The strength of our study lies in the large sample of patients prospectively included in the randomised THRACE study, allowing for a robust analysis of predictors of 3-month excellent outcome after IVT alone. The choice of a dichotomous mRS 1 is supported by the need to increasingly refine the prediction of 3-month favourable outcome for patients who benefit from better adapted and more efficient revascularisation strategies. However, some limitations deserve to be mentioned. First, some important data—such as inflammatory and clotting parameters, or previous use of antiplatelet therapy—were not collected. The earliest NIHSS score assessment after treatment was at 24 hours in our study, but studies report that reperfusion, and consequent NIHSS improvement, occurs almost exclusively during the first 2 hours after IVT instauration. However, this estimation can be considered reliable because the patient clinical state was found quite similar between 1 and 24 hours after treatment.27 We merged data from patients mostly examined with MRI and less with CT but took into account qualitative differences between these imaging techniques in the multivariate analysis.

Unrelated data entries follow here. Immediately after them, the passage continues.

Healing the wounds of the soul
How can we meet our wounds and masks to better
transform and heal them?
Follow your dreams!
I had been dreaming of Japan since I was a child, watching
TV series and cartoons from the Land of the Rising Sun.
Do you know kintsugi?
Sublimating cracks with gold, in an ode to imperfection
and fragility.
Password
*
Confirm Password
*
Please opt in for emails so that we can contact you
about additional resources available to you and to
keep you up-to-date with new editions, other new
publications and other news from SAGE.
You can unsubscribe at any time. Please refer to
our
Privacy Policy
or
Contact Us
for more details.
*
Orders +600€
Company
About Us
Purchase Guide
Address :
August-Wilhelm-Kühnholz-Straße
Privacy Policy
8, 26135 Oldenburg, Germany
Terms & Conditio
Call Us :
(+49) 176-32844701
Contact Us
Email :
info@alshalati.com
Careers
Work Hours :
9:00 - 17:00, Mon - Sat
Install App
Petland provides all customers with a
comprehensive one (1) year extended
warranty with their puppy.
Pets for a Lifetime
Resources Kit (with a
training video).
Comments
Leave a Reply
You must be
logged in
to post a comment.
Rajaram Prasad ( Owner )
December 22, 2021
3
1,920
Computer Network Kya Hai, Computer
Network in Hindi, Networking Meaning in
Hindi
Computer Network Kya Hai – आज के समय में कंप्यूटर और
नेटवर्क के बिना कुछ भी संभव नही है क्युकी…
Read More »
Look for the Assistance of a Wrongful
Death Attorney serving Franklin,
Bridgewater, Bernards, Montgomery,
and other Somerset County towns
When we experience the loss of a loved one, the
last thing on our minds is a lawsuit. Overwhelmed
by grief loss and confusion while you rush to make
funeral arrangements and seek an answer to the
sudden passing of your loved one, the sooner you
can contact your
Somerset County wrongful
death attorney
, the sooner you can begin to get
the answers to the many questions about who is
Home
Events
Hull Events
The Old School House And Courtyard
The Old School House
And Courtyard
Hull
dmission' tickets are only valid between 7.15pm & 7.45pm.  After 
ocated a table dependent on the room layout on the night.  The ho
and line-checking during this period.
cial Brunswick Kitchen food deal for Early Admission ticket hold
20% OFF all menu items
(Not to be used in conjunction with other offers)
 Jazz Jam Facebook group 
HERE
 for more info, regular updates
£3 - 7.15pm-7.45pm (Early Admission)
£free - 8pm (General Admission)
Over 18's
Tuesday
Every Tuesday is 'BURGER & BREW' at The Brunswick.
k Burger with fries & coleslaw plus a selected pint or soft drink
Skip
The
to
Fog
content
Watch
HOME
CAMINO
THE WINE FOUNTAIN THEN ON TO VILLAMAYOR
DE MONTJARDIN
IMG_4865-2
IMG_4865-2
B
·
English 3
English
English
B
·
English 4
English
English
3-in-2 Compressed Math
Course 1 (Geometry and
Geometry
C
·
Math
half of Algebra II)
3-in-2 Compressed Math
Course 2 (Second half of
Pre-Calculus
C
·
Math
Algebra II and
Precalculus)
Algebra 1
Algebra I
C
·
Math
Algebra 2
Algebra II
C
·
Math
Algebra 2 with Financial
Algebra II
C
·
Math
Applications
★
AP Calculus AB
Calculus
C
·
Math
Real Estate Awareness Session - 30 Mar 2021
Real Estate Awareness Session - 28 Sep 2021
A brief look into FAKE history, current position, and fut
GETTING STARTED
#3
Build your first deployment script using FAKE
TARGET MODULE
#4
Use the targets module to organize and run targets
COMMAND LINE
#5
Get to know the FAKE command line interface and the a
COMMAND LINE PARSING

Predicting the benefit of IVT for patients with LVO to achieve optimal reperfusion remains of high interest. This issue seems different following admission centre. For patients with LVO admitted in a centre without MT capability, IVT represents the first-line treatment in reperfusion strategy. Clinical and radiological criteria associated with optimal response to IVT allow identifying a patient subgroup with high probability to achieve reperfusion during transfer, before planned MT. They can be considered as arguments to help practitioners in decision-making to implement IVT in patients with initial contraindications, nowadays highly debated as elderly, medical history of cerebral haemorrhage, and demonstrated penumbra beyond the time window of 4.5 hours.4 For patients with LVO admitted in MT capable centres, bridging therapy (including IVT and MT) remains the gold standard. But, relevance of IVT is questioned following recent results from DIRECT-MT (Direct Intraarterial Thrombectomy in Order to Revascularize Acute Ischemic Stroke Patients with Large Vessel Occlusion Efficiently in Chinese Tertiary Hospitals) and DEVT (Effect of Endovascular Treatment Alone vs Intravenous Alteplase Plus Endovascular Treatment on Functional Independence in Patients With Acute Ischemic Stroke) trials suggesting MT alone was not non-inferior to bridging therapy.28 29 However for patients who received IVT in DIRECT-MT, higher frequency of cerebral reperfusion was observed, despite high median OTT. More, non-inferiority was not confirmed by the SKIP trial.30 Finally, knowledge about factors predicting cerebral reperfusion achievement or failure after IVT could guide research towards new therapeutic strategies. Clinical improvement with reduction of haemorrhagic risk have been reported with alteplase doses lower than the 0.9 mg/kg standard dose, suggesting possible dosage adjustment following patient and stroke characteristics.31 On the contrary, subgroup of patients with low probability of reperfusion could be candidate to alternative or additional thrombolytics to alteplase. In this way, the EXTEND-IA TNK (Tenecteplase versus Alteplase before Endovascular Therapy for Ischemic Stroke) trial observed a higher rate of reperfusion in patients with LVO after infusion with tenecteplase than alteplase before MT.32 Safety of glenzocimab, in addition to alteplase at the acute phase of cerebral infarction, is currently assessed.33

Conclusions

Predictors of success with IVT alone in LVO stroke are no medical history of hypertension, no current smoking, reduced OTT, small DWI volume, presence of SVS and short SVS length. These predictors may contribute to identifying patients with high probability to achieve optimal cerebral reperfusion after IVT, and help decision-making in therapeutic strategy. This hypothesis and inherent 3-month excellent outcome can strongly be anticipated by early and significant improvement of the NIHSS score.